CRANBURY, N.J. (DTN) -- New York Mercantile Exchange oil futures nearest delivery and the Intercontinental Exchange Brent contract settled at or near one-month highs following the conclusion of trade talks between the United States and China, further bolstered as Saudi Arabia confirmed it was reducing its crude exports while the Federal Reserve will take a cautious approach to additional interest rate hikes in 2019.
A scheduled two-day meeting between midlevel U.S. and China trade representatives were extended for a third day, as both parties noted progress in discussions aimed at resolving U.S. grievances over China's trade practices, rallying equities and oil futures.
Markets sold off hard in the fourth quarter on worry the U.S.-China trade dispute would escalate and damage world trade and the global economy, which was already showing signs of a slowdown, dampening the outlook for growth in world oil demand. Senior trade representatives from the two countries will meet later this month.
The brightening economic outlook overshadowed bearish weekly inventory statistics released at midmorning by the Energy Information Administration, which showed a modest 1.7 million bbl draw in U.S. commercial crude stocks for the week ended Jan. 4 that was well below the 6.127 million bbl decline reported late Tuesday by the American Petroleum Institute. EIA also reported a second week of sizable builds for gasoline and distillate fuels for the week profiled, while implied demand for distillates plunged to a three-year low.
Wednesday afternoon, minutes from the Dec. 18-19 Federal Open Market Committee meeting showed central bank officials would take a cautious approach to further increases in the federal funds rate, which they lifted by 25 basis points to 2.5% last month.
FOMC officials "reiterated that this assessment would take into account a wide range of information, including measures of labor market conditions, indicators of inflation pressures and inflation expectations, and readings on financial and international developments. More generally, members noted that decisions regarding near-term adjustments of the stance of monetary policy would appropriately remain dependent on the evolution of the outlook as informed by incoming data."
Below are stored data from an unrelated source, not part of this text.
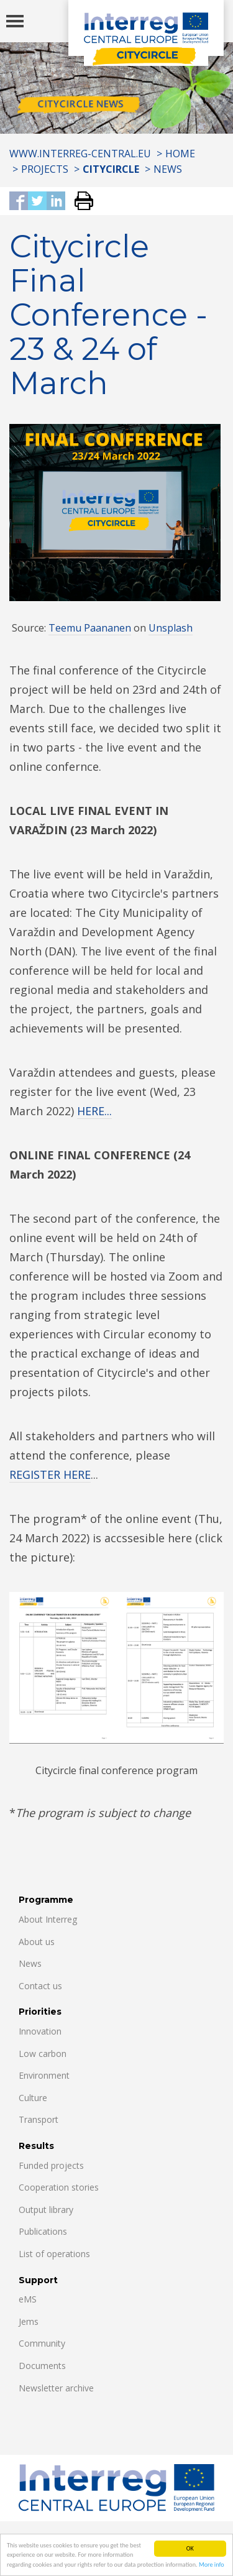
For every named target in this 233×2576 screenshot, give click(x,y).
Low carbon (42, 2053)
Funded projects (51, 2165)
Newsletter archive (56, 2388)
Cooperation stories (59, 2187)
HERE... (94, 1110)
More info (211, 2565)
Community (42, 2343)
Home (180, 153)
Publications (43, 2231)
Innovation (40, 2031)
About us (37, 1942)
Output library (46, 2209)
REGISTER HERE (50, 1474)
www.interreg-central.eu (80, 153)
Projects (44, 169)
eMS (28, 2299)
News (167, 169)
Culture (33, 2098)
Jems (29, 2321)
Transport (38, 2119)
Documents (42, 2365)
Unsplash (170, 628)
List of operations (54, 2254)
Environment (44, 2075)
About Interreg (48, 1919)
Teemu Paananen (89, 628)
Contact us (40, 1986)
The U.S. dollar, already weakening on the session, tumbled to a three-month low following the release of the minutes. Equities rallied early on the positive outcome of this week's U.S.-China trade negotiations, but pared gains on concern over the ongoing government shutdown.
Earlier in the day, reports emerged quoting Saudi Arabia Energy Minister Khalid al-Falih in projecting Saudi crude exports would average 7.2 million bpd in January and 7.1 million bpd in February compared with 7.9 million bpd in November. The Saudi minister indicated the kingdom would do what it needed to balance the oil market.
The lower export rate implies the Saudis will cut deeper than the reported 250,000 bpd reduction agreed to in December as part of the 1.2 million bpd six-month cut in oil output by the Organization of the Petroleum Exporting Countries, Russia and nine non-OPEC oil producing countries.
NYMEX February West Texas Intermediate futures settled up $2.58 at $52.36 bbl, the highest settlement on the spot continuous chart since Dec. 13. The settle above psychological resistance at $50 bbl is seen boosting buying interest. ICE March Brent settled up $2.72 at $61.44 bbl. NYMEX February ULSD futures settled up 5.38cts at $1.8808 gallon, and February RBOB futures gained 6.28cts with a $1.4254 gallon settlement.